Obesity is a condition characterised by an excess of body fat. In its simplest terms, obesity can be considered to result from an imbalance between the amount of energy consumed in the diet and the amount of energy expended through exercise and bodily functions. People who are obese are more likely to develop a range of chronic conditions. In 2006, the number of obese and overweight people in the world overtook the numbers who are malnourished and underweight. It would, however, be wrong to focus only on those who are obese because, in countries like the USA and the UK, fat deposition is affecting almost the entire population. The weight distribution of almost the whole population is shifting upwards – the slim are becoming less slim while the fat are getting fatter. In the UK, this translates into a 1-kilogram increase in weight per adult per year (on average over the adult population). It is now widely accepted that we cannot blame the current obesity epidemic on individual behaviour and poor choice, although many current approaches still focus on individuals. The best way, therefore, to understand the current obesity epidemic is to consider humans as ‘obesogenic organisms’ who, for the first time in their history, find themselves in an obesogenic environment – that is, one where people’s circumstances encourage them to eat more and exercise less. This includes the availability of cheap and heavily marketed energy-rich foods, the increase in labour-saving devices (e.g. lifts and remote controls) and the increase in passive transport (cars as opposed to walking, cycling, or walking to public transport hubs). Our physiology was formed a long time ago when food was scarce and we needed large amounts of energy in order to find food and stay alive. We are stuck with the metabolic and behavioural legacy of our evolutionary history – we are organisms that are programmed to eat when we can and preserve energy whenever possible. It is not surprising that we have problems coping with an environment that exerts constant pressure to increase energy intake and to decrease energy expenditure. The rise in obesity suggests that the effects of our obesogenic environment are overriding the biological regulatory mechanisms in more and more people. To combat the health impact of obesity, therefore, we need to help those who are already obese but also develop strategies that impact on the whole population and reverse the obesogenic environment.



Poverty and affluence


The adverse health and social consequences of poverty are well documented: high birth rates, high death rates and short life expectancy (Box 5.5). Typically, with industrialisation, the pattern changes: low birth rates, low death rates and longer life expectancy (Box 5.6). Instead of infections, chronic conditions such as heart disease dominate in an older population. Adverse health consequences of excessive affluence are also becoming apparent. Despite experiencing sustained economic growth for the last 50 years, people in many industrialised countries are not growing any happier and the litany of socioeconomic problems – crime, congestion, inequality – persists. Living in societies that give pride of place to economic growth means that there is constant pressure to contribute by performing ever harder at work and by consuming as much as – or more than – we can afford. As a result, people become stressed and may adopt unhealthy strategies to mitigate their discomfort; they overeat, overshop, or use sex or drugs (legal and illegal) as ‘pain-killers’. These behaviours often lead to the problems listed in Box 5.5.

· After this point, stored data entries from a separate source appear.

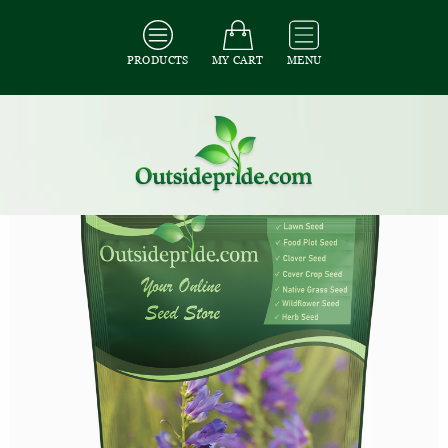
PRODUCTS
MY CART
MENU
All Seeds
/
All Flower Seeds
/
All Penstemon Seeds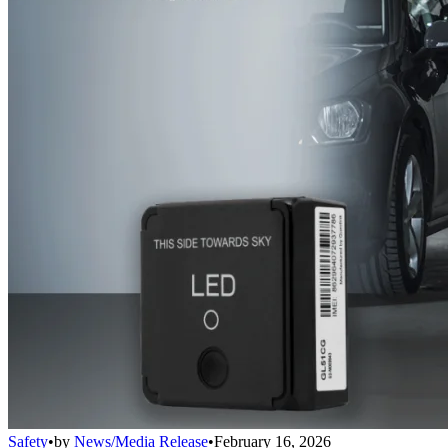
Safety
•
by
News/Media Release
•
February 16, 2026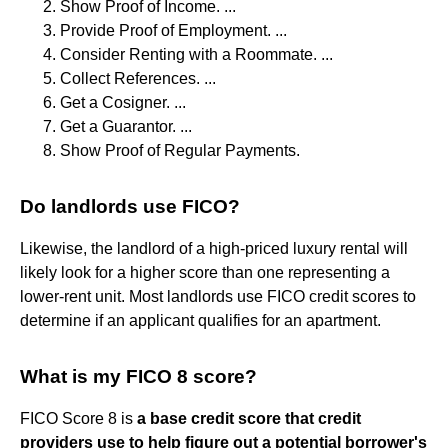
Show Proof of Income. ...
Provide Proof of Employment. ...
Consider Renting with a Roommate. ...
Collect References. ...
Get a Cosigner. ...
Get a Guarantor. ...
Show Proof of Regular Payments.
Do landlords use FICO?
Likewise, the landlord of a high-priced luxury rental will
likely look for a higher score than one representing a
lower-rent unit. Most landlords use FICO credit scores to
determine if an applicant qualifies for an apartment.
What is my FICO 8 score?
FICO Score 8 is
a base credit score that credit
providers use to help figure out a potential borrower's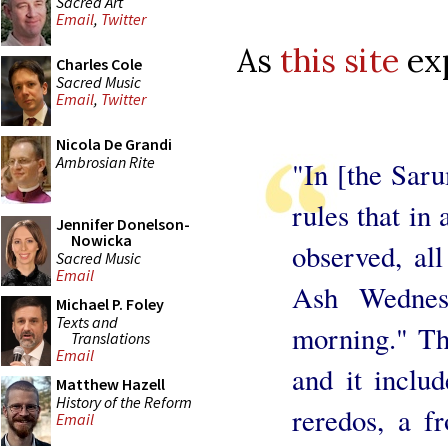
Sacred Art
Email
,
Twitter
As
this site
exp
Charles Cole
Sacred Music
Email
,
Twitter
Nicola De Grandi
Ambrosian Rite
"In [the Saru
rules that in
Jennifer Donelson-
Nowicka
observed, al
Sacred Music
Email
Ash Wednes
Michael P. Foley
Texts and
morning." Th
Translations
Email
and it inclu
Matthew Hazell
History of the Reform
reredos, a fr
Email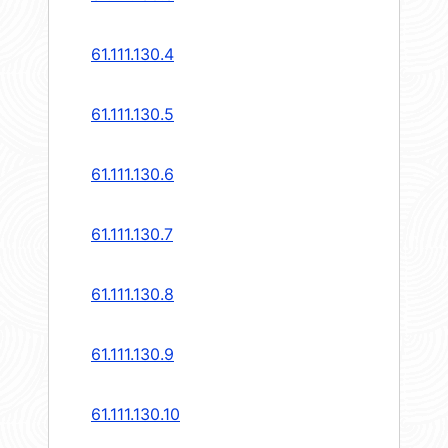
61.111.130.4
61.111.130.5
61.111.130.6
61.111.130.7
61.111.130.8
61.111.130.9
61.111.130.10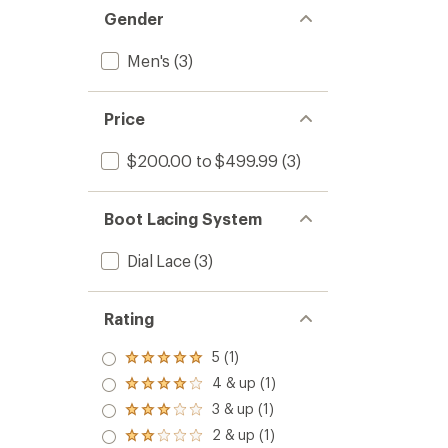
Gender
Men's
(3)
Price
$200.00 to $499.99
(3)
Boot Lacing System
Dial Lace
(3)
Rating
5 (1)
Rated
5.0
4 & up (1)
Rated
out
4.0
3 & up (1)
of 5
Rated
out
stars
3.0
2 & up (1)
of 5
Rated
out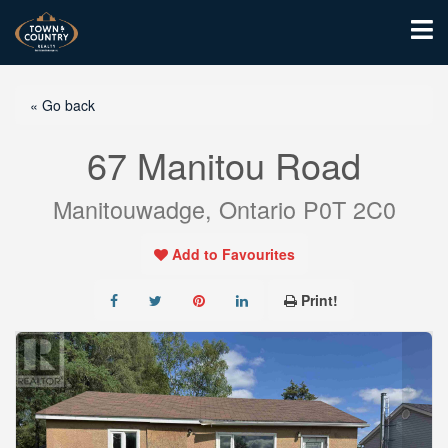
« Go back
67 Manitou Road
Manitouwadge, Ontario P0T 2C0
Add to Favourites
Print!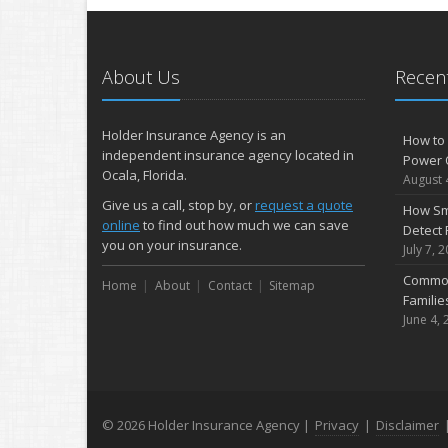
About Us
Recent
Holder Insurance Agency is an
How to 
independent insurance agency located in
Power 
Ocala, Florida.
August 
Give us a call, stop by, or
request a quote
How Sm
online
to find out how much we can save
Detect 
you on your insurance.
July 7, 
Common
Home
About
Contact
Sitemap
Famili
June 4, 
© 2026 Holder Insurance Agency |
Privacy
|
Disclaimer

Many countries are now experiencing a ‘double burden’. They have large populations still living in poverty who are suffering from problems such as diarrhoea and malnutrition, alongside affluent populations (often in cities) who suffer from chronic illness such as diabetes and heart disease. Recent research suggests that uneven distribution of wealth is a more important determinant of health than the absolute level of wealth; countries with a more even distribution of wealth enjoy longer life expectancies than countries with similar or higher gross domestic products (GDPs) but wider distributions of wealth.



Atmospheric pollution


Emissions from industry, power plants and motor vehicles of sulphur oxides, nitrogen oxides, respirable particles and metals are severely polluting cities and towns in Asia, Africa, Latin America and Eastern Europe. Increased death rates from respiratory and cardiovascular disease occur in vulnerable adults, such as those with established respiratory disease and the elderly, while children experience an increase in bronchitic symptoms. In nations like the UK that have reduced their primary emissions, the new issue of greenhouse gases has emerged. Developing countries also suffer high rates of respiratory disease as a result of indoor pollution caused mainly by heating and cooking combustion.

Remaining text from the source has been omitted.